[PROVIDED MATERIAL — start]
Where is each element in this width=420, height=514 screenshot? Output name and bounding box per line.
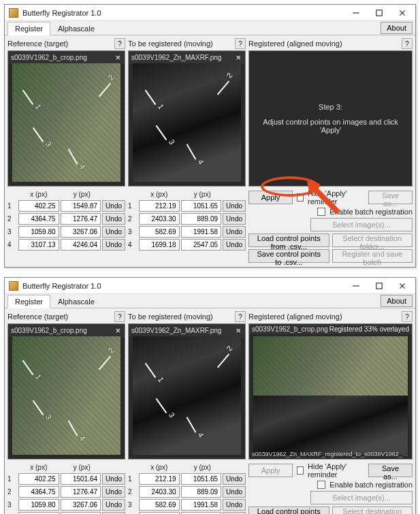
- x-input[interactable]: [139, 499, 180, 511]
- help-moving-button[interactable]: ?: [235, 38, 246, 49]
- control-point[interactable]: [217, 353, 229, 368]
- moving-viewport[interactable]: s0039V1962_Zn_MAXRF.png ×: [128, 323, 246, 460]
- undo-button[interactable]: Undo: [223, 486, 246, 498]
- moving-image[interactable]: [133, 336, 241, 455]
- hide-reminder-checkbox[interactable]: [297, 193, 304, 202]
- control-point[interactable]: [187, 417, 197, 433]
- y-input[interactable]: [181, 226, 222, 238]
- control-point[interactable]: [22, 89, 33, 104]
- control-point[interactable]: [22, 360, 33, 375]
- undo-button[interactable]: Undo: [223, 200, 246, 212]
- apply-button[interactable]: Apply: [248, 464, 293, 477]
- help-reference-button[interactable]: ?: [114, 311, 125, 322]
- help-registered-button[interactable]: ?: [402, 38, 413, 49]
- y-input[interactable]: [61, 486, 101, 498]
- undo-button[interactable]: Undo: [102, 213, 125, 225]
- moving-viewport[interactable]: s0039V1962_Zn_MAXRF.png ×: [128, 50, 246, 187]
- moving-remove-button[interactable]: ×: [234, 52, 242, 63]
- x-input[interactable]: [139, 200, 180, 212]
- y-input[interactable]: [61, 473, 101, 485]
- control-point[interactable]: [68, 148, 78, 165]
- x-input[interactable]: [18, 239, 59, 251]
- select-dest-button[interactable]: Select destination folder...: [332, 234, 413, 247]
- apply-button[interactable]: Apply: [248, 191, 293, 204]
- y-input[interactable]: [181, 239, 222, 251]
- x-input[interactable]: [139, 213, 180, 225]
- undo-button[interactable]: Undo: [102, 200, 125, 212]
- y-input[interactable]: [181, 486, 222, 498]
- load-cp-button[interactable]: Load control points from .csv...: [248, 507, 329, 514]
- x-input[interactable]: [139, 226, 180, 238]
- help-moving-button[interactable]: ?: [235, 311, 246, 322]
- hide-reminder-checkbox[interactable]: [297, 466, 304, 475]
- reference-remove-button[interactable]: ×: [114, 325, 122, 336]
- x-input[interactable]: [139, 239, 180, 251]
- control-point[interactable]: [187, 144, 197, 160]
- undo-button[interactable]: Undo: [223, 226, 246, 238]
- minimize-button[interactable]: [344, 279, 368, 293]
- control-point[interactable]: [155, 398, 167, 413]
- tab-alphascale[interactable]: Alphascale: [50, 295, 102, 308]
- select-images-button[interactable]: Select image(s)...: [310, 491, 413, 504]
- reference-viewport[interactable]: s0039V1962_b_crop.png ×: [7, 323, 125, 460]
- save-cp-button[interactable]: Save control points to .csv...: [248, 249, 329, 263]
- register-save-batch-button[interactable]: Register and save batch: [332, 249, 413, 263]
- enable-batch-checkbox[interactable]: [317, 208, 325, 216]
- reference-remove-button[interactable]: ×: [114, 52, 122, 63]
- y-input[interactable]: [181, 200, 222, 212]
- y-input[interactable]: [61, 226, 101, 238]
- undo-button[interactable]: Undo: [223, 473, 246, 485]
- tab-register[interactable]: Register: [7, 22, 50, 35]
- x-input[interactable]: [18, 486, 59, 498]
- about-button[interactable]: About: [381, 295, 413, 307]
- moving-remove-button[interactable]: ×: [234, 325, 242, 336]
- control-point[interactable]: [33, 127, 44, 142]
- load-cp-button[interactable]: Load control points from .csv...: [248, 234, 329, 247]
- undo-button[interactable]: Undo: [223, 213, 246, 225]
- x-input[interactable]: [18, 200, 59, 212]
- x-input[interactable]: [18, 226, 59, 238]
- undo-button[interactable]: Undo: [102, 473, 125, 485]
- select-images-button[interactable]: Select image(s)...: [310, 218, 413, 231]
- undo-button[interactable]: Undo: [102, 226, 125, 238]
- control-point[interactable]: [217, 80, 229, 95]
- control-point[interactable]: [155, 125, 167, 140]
- moving-image[interactable]: [133, 63, 241, 182]
- maximize-button[interactable]: [368, 279, 391, 293]
- minimize-button[interactable]: [344, 6, 368, 20]
- y-input[interactable]: [61, 213, 101, 225]
- help-reference-button[interactable]: ?: [114, 38, 125, 49]
- save-as-button[interactable]: Save as...: [368, 464, 413, 477]
- select-dest-button[interactable]: Select destination folder...: [332, 507, 413, 514]
- y-input[interactable]: [181, 499, 222, 511]
- close-button[interactable]: [391, 279, 414, 293]
- tab-register[interactable]: Register: [7, 295, 50, 308]
- y-input[interactable]: [181, 473, 222, 485]
- control-point[interactable]: [144, 362, 156, 377]
- close-button[interactable]: [391, 6, 414, 20]
- x-input[interactable]: [139, 473, 180, 485]
- undo-button[interactable]: Undo: [102, 239, 125, 251]
- control-point[interactable]: [99, 356, 111, 370]
- y-input[interactable]: [61, 200, 101, 212]
- reference-image[interactable]: [12, 336, 120, 455]
- reference-image[interactable]: [12, 63, 120, 182]
- registered-image[interactable]: [253, 336, 408, 455]
- tab-alphascale[interactable]: Alphascale: [50, 22, 102, 35]
- y-input[interactable]: [61, 239, 101, 251]
- y-input[interactable]: [181, 213, 222, 225]
- x-input[interactable]: [18, 473, 59, 485]
- reference-viewport[interactable]: s0039V1962_b_crop.png ×: [7, 50, 125, 187]
- x-input[interactable]: [18, 213, 59, 225]
- registered-viewport[interactable]: s0039V1962_b_crop.png Registered 33% ove…: [248, 323, 413, 460]
- save-as-button[interactable]: Save as...: [368, 191, 413, 204]
- maximize-button[interactable]: [368, 6, 391, 20]
- x-input[interactable]: [18, 499, 59, 511]
- control-point[interactable]: [144, 89, 156, 104]
- undo-button[interactable]: Undo: [223, 239, 246, 251]
- undo-button[interactable]: Undo: [102, 499, 125, 511]
- undo-button[interactable]: Undo: [223, 499, 246, 511]
- help-registered-button[interactable]: ?: [402, 311, 413, 322]
- about-button[interactable]: About: [381, 22, 413, 34]
- enable-batch-checkbox[interactable]: [317, 481, 325, 489]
[PROVIDED MATERIAL — finish]
WORK REQUIRED — Every line above is to be duplicated exactly; no picture should be carried over.

RESPONSE TO THE EXERCISE —
Where is each element in this width=420, height=514 screenshot? Output name and bounding box per line.
- x-input[interactable]: [139, 499, 180, 511]
- help-moving-button[interactable]: ?: [235, 38, 246, 49]
- control-point[interactable]: [217, 353, 229, 368]
- moving-viewport[interactable]: s0039V1962_Zn_MAXRF.png ×: [128, 323, 246, 460]
- undo-button[interactable]: Undo: [223, 486, 246, 498]
- moving-image[interactable]: [133, 336, 241, 455]
- hide-reminder-checkbox[interactable]: [297, 193, 304, 202]
- control-point[interactable]: [187, 417, 197, 433]
- y-input[interactable]: [181, 226, 222, 238]
- control-point[interactable]: [22, 89, 33, 104]
- control-point[interactable]: [22, 360, 33, 375]
- undo-button[interactable]: Undo: [223, 200, 246, 212]
- apply-button[interactable]: Apply: [248, 464, 293, 477]
- help-reference-button[interactable]: ?: [114, 311, 125, 322]
- help-registered-button[interactable]: ?: [402, 38, 413, 49]
- y-input[interactable]: [61, 486, 101, 498]
- undo-button[interactable]: Undo: [102, 213, 125, 225]
- moving-viewport[interactable]: s0039V1962_Zn_MAXRF.png ×: [128, 50, 246, 187]
- moving-remove-button[interactable]: ×: [234, 52, 242, 63]
- x-input[interactable]: [139, 200, 180, 212]
- y-input[interactable]: [61, 473, 101, 485]
- control-point[interactable]: [68, 148, 78, 165]
- x-input[interactable]: [18, 239, 59, 251]
- select-dest-button[interactable]: Select destination folder...: [332, 234, 413, 247]
- apply-button[interactable]: Apply: [248, 191, 293, 204]
- y-input[interactable]: [181, 239, 222, 251]
- x-input[interactable]: [139, 213, 180, 225]
- undo-button[interactable]: Undo: [102, 200, 125, 212]
- y-input[interactable]: [181, 486, 222, 498]
- load-cp-button[interactable]: Load control points from .csv...: [248, 507, 329, 514]
- x-input[interactable]: [139, 226, 180, 238]
- help-moving-button[interactable]: ?: [235, 311, 246, 322]
- hide-reminder-checkbox[interactable]: [297, 466, 304, 475]
- reference-remove-button[interactable]: ×: [114, 325, 122, 336]
- x-input[interactable]: [139, 239, 180, 251]
- control-point[interactable]: [187, 144, 197, 160]
- undo-button[interactable]: Undo: [223, 226, 246, 238]
- minimize-button[interactable]: [344, 279, 368, 293]
- control-point[interactable]: [155, 398, 167, 413]
- tab-alphascale[interactable]: Alphascale: [50, 295, 102, 308]
- select-images-button[interactable]: Select image(s)...: [310, 491, 413, 504]
- reference-viewport[interactable]: s0039V1962_b_crop.png ×: [7, 323, 125, 460]
- save-cp-button[interactable]: Save control points to .csv...: [248, 249, 329, 263]
- register-save-batch-button[interactable]: Register and save batch: [332, 249, 413, 263]
- enable-batch-checkbox[interactable]: [317, 208, 325, 216]
- reference-remove-button[interactable]: ×: [114, 52, 122, 63]
- y-input[interactable]: [181, 200, 222, 212]
- y-input[interactable]: [61, 226, 101, 238]
- undo-button[interactable]: Undo: [223, 473, 246, 485]
- tab-register[interactable]: Register: [7, 22, 50, 35]
- x-input[interactable]: [18, 486, 59, 498]
- about-button[interactable]: About: [381, 295, 413, 307]
- moving-remove-button[interactable]: ×: [234, 325, 242, 336]
- control-point[interactable]: [33, 127, 44, 142]
- load-cp-button[interactable]: Load control points from .csv...: [248, 234, 329, 247]
- undo-button[interactable]: Undo: [223, 213, 246, 225]
- x-input[interactable]: [18, 200, 59, 212]
- x-input[interactable]: [18, 226, 59, 238]
- undo-button[interactable]: Undo: [102, 473, 125, 485]
- select-images-button[interactable]: Select image(s)...: [310, 218, 413, 231]
- undo-button[interactable]: Undo: [102, 226, 125, 238]
- control-point[interactable]: [217, 80, 229, 95]
- control-point[interactable]: [155, 125, 167, 140]
- moving-image[interactable]: [133, 63, 241, 182]
- maximize-button[interactable]: [368, 279, 391, 293]
- minimize-button[interactable]: [344, 6, 368, 20]
- y-input[interactable]: [61, 213, 101, 225]
- help-reference-button[interactable]: ?: [114, 38, 125, 49]
- save-as-button[interactable]: Save as...: [368, 464, 413, 477]
- select-dest-button[interactable]: Select destination folder...: [332, 507, 413, 514]
- y-input[interactable]: [181, 499, 222, 511]
- close-button[interactable]: [391, 279, 414, 293]
- tab-register[interactable]: Register: [7, 295, 50, 308]
- y-input[interactable]: [181, 473, 222, 485]
- control-point[interactable]: [144, 362, 156, 377]
- close-button[interactable]: [391, 6, 414, 20]
- x-input[interactable]: [139, 473, 180, 485]
- undo-button[interactable]: Undo: [102, 239, 125, 251]
- control-point[interactable]: [99, 356, 111, 370]
- y-input[interactable]: [61, 200, 101, 212]
- reference-image[interactable]: [12, 336, 120, 455]
- reference-image[interactable]: [12, 63, 120, 182]
- registered-image[interactable]: [253, 336, 408, 455]
- tab-alphascale[interactable]: Alphascale: [50, 22, 102, 35]
- y-input[interactable]: [61, 239, 101, 251]
- y-input[interactable]: [181, 213, 222, 225]
- x-input[interactable]: [18, 473, 59, 485]
- reference-viewport[interactable]: s0039V1962_b_crop.png ×: [7, 50, 125, 187]
- x-input[interactable]: [18, 213, 59, 225]
- registered-viewport[interactable]: s0039V1962_b_crop.png Registered 33% ove…: [248, 323, 413, 460]
- save-as-button[interactable]: Save as...: [368, 191, 413, 204]
- maximize-button[interactable]: [368, 6, 391, 20]
- x-input[interactable]: [18, 499, 59, 511]
- control-point[interactable]: [144, 89, 156, 104]
- undo-button[interactable]: Undo: [223, 239, 246, 251]
- undo-button[interactable]: Undo: [102, 499, 125, 511]
- undo-button[interactable]: Undo: [223, 499, 246, 511]
- help-registered-button[interactable]: ?: [402, 311, 413, 322]
- about-button[interactable]: About: [381, 22, 413, 34]
- enable-batch-checkbox[interactable]: [317, 481, 325, 489]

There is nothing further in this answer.